Zielnoten – Gut ist, was dem Lernen dient
Auf die Olympischen Spiele 1964 in Japan hin erfand die Firma Yamasa den «Manpokei», den ersten Schrittzähler. Sie behauptete, wer 10 000 Schritte gehe, lebe gesund. Nun bestreitet niemand, dass sich regen Segen bringt. Doch wieso genau 10 000 Schritte und nicht 800 mehr oder weniger? Die Zahl war eine willkürliche Setzung ohne wissenschaftliche Basis.
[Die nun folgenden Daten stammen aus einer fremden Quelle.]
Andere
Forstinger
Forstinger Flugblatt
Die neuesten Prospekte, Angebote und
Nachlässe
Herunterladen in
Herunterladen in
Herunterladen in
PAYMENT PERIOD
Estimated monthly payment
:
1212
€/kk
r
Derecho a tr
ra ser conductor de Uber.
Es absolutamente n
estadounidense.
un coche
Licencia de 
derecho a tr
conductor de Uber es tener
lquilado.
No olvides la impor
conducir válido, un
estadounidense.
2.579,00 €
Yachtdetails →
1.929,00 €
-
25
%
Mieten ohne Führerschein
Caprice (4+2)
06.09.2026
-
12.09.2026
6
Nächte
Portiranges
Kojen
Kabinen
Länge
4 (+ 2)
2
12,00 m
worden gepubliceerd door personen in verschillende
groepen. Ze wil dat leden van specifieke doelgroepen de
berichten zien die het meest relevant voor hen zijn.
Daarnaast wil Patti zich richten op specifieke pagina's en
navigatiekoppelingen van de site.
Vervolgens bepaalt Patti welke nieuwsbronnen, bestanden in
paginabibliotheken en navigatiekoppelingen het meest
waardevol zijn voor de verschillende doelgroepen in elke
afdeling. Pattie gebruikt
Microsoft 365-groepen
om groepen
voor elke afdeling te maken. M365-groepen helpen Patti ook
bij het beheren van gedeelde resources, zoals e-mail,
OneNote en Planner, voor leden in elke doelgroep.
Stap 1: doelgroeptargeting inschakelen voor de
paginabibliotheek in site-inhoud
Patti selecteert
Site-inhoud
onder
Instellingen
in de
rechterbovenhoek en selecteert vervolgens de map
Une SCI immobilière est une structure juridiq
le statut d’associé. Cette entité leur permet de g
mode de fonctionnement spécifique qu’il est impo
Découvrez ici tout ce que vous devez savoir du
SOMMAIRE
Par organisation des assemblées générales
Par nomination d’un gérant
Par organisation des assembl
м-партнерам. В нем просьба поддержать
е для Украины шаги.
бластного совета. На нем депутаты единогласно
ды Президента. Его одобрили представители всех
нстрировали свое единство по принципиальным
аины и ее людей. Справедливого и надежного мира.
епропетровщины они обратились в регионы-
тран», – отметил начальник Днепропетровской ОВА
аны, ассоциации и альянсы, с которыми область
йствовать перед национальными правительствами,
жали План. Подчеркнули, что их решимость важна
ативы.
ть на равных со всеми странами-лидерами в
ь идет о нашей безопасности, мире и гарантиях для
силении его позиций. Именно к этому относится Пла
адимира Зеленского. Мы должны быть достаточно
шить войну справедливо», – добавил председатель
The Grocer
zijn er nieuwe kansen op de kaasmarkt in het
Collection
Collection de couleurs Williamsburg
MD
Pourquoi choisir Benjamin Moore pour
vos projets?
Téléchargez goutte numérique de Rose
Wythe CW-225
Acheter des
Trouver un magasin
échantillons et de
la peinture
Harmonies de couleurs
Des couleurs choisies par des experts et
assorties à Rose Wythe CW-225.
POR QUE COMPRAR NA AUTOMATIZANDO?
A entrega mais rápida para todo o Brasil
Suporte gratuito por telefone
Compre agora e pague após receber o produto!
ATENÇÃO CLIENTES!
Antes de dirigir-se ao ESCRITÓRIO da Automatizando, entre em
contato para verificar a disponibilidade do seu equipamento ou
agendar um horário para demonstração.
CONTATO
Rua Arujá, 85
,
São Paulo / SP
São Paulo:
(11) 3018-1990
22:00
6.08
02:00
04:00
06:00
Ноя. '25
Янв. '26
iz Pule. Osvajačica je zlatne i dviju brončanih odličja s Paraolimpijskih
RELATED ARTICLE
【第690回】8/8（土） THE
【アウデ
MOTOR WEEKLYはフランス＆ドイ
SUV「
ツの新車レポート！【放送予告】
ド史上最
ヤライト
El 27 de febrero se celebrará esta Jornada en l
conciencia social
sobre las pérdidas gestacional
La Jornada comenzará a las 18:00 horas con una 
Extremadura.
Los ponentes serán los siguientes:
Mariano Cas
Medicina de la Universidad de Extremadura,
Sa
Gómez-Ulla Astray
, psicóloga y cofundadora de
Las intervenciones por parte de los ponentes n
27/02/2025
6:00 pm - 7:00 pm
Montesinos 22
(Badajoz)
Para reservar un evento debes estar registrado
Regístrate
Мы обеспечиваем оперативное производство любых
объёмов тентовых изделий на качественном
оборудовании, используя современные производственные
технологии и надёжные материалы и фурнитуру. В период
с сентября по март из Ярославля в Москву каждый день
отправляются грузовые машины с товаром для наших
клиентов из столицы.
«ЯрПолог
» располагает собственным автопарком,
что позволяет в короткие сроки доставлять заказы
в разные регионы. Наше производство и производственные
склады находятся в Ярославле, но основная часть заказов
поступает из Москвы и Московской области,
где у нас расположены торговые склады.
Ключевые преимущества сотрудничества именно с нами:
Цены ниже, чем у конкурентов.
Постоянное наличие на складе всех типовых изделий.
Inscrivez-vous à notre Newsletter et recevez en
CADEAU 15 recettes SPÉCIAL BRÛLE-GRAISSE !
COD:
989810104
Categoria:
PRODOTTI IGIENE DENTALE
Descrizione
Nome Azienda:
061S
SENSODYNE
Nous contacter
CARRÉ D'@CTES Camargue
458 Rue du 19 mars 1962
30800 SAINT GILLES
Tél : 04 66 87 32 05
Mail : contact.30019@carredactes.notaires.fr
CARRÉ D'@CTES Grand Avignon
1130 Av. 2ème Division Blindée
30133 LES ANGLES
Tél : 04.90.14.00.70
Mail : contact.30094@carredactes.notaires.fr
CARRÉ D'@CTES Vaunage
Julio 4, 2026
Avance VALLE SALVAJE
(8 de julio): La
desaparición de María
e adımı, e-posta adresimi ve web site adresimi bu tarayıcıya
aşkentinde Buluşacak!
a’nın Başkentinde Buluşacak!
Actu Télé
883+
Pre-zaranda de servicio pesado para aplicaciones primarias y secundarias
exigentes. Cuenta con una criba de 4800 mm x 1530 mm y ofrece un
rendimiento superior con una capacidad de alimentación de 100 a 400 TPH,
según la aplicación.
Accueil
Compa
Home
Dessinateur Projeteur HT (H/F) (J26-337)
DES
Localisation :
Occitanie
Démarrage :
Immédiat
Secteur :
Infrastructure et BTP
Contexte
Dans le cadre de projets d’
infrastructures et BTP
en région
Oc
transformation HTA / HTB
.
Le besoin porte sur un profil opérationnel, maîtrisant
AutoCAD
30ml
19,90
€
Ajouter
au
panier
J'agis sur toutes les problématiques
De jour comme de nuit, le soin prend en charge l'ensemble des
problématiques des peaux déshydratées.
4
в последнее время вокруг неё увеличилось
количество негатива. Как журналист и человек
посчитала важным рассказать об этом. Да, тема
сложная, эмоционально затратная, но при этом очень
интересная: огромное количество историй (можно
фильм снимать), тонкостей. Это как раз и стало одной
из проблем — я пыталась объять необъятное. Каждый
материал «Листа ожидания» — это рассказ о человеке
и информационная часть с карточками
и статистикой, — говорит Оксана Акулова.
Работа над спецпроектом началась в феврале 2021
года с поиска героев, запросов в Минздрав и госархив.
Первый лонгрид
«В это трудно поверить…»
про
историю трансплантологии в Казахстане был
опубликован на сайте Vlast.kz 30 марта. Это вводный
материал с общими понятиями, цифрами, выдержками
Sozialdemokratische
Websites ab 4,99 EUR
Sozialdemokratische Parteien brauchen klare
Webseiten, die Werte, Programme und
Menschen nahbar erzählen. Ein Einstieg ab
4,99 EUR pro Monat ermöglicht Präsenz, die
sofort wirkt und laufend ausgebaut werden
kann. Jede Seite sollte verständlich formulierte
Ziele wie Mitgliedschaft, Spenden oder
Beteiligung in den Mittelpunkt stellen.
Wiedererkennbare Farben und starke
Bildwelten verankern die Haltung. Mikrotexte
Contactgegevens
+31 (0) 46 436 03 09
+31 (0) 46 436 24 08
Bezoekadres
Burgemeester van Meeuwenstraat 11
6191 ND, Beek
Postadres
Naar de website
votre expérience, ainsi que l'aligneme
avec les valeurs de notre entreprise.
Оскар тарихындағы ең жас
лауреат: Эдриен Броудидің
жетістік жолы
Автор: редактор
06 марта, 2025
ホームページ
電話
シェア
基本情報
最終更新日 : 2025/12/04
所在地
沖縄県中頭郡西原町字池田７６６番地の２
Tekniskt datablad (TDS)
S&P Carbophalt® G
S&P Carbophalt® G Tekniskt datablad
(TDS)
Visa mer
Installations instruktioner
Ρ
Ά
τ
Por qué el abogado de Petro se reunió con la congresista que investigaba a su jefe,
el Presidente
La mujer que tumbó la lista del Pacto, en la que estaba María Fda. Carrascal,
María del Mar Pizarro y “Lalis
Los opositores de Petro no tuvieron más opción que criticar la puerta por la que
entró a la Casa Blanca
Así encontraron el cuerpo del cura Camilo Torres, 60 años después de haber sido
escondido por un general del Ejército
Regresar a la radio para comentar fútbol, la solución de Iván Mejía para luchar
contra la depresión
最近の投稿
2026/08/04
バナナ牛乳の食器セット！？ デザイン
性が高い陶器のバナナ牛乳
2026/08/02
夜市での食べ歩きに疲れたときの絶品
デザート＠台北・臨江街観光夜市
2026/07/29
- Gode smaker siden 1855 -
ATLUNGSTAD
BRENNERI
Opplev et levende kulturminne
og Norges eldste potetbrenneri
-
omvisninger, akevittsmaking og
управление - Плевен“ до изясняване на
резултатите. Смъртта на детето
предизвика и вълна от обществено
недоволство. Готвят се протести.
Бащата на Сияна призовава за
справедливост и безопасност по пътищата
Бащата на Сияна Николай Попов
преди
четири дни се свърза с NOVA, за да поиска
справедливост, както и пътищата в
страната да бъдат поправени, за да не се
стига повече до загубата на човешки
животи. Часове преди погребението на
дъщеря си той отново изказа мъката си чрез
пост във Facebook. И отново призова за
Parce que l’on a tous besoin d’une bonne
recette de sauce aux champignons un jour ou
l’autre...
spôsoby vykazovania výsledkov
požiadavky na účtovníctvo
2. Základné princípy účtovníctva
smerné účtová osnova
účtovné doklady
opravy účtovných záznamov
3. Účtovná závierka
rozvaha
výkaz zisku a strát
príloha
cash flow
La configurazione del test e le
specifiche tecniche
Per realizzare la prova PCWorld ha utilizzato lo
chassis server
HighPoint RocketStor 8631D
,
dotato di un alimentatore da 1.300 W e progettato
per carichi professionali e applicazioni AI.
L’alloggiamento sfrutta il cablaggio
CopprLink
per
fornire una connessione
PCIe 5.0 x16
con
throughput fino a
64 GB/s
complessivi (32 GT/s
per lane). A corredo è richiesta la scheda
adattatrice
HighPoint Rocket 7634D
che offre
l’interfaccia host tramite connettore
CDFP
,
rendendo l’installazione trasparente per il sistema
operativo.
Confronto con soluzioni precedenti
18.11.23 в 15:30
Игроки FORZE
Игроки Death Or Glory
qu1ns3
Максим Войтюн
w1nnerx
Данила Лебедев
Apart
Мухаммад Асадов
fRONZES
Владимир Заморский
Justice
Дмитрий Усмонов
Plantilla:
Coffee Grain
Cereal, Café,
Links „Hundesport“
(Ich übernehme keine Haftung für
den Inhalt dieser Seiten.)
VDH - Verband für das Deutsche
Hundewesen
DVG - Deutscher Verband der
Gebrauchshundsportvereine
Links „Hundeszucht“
Dennoch nahm die WHO sie in ihre Empfehlungen auf und machte sie zum Standard. Heute sind 10 000 Schritte in der Fitness-App Ihres Smartphones der voreingestellte Wert. Sie können die Zahl Ihrem persönlichen Ziel, ärztlichem Rat oder wissenschaftlichen Erkenntnissen anpassen. Je nach Studie liegt sie zwischen 4400 und 18 000 Schritten. Der Clou ist: Ihre App signalisiert Ihnen dauernd, ob Sie Ihr Ziel erreicht haben oder ob es noch eine Runde um den Block braucht.
Wie funktionieren Zielnoten?
Ähnlich handhaben wir es in der Oberstufe Wädenswil mit pädagogischen Zielen. Stellen wir uns Luisa vor, eine Schülerin der zweiten Sekundarschule. Sie kommt aus einer musikalischen Familie und singt im OSW-Chor. Der Höhepunkt ihres Sommers war das Taylor-Swift-Konzert im Letzigrund. Sie und ihre Freundinnen pilgerten hin und wollen seither als Kulturbon-Projekt eine Band gründen und Swift-Songs covern. Der Name steht schon: «The Wädenswifties».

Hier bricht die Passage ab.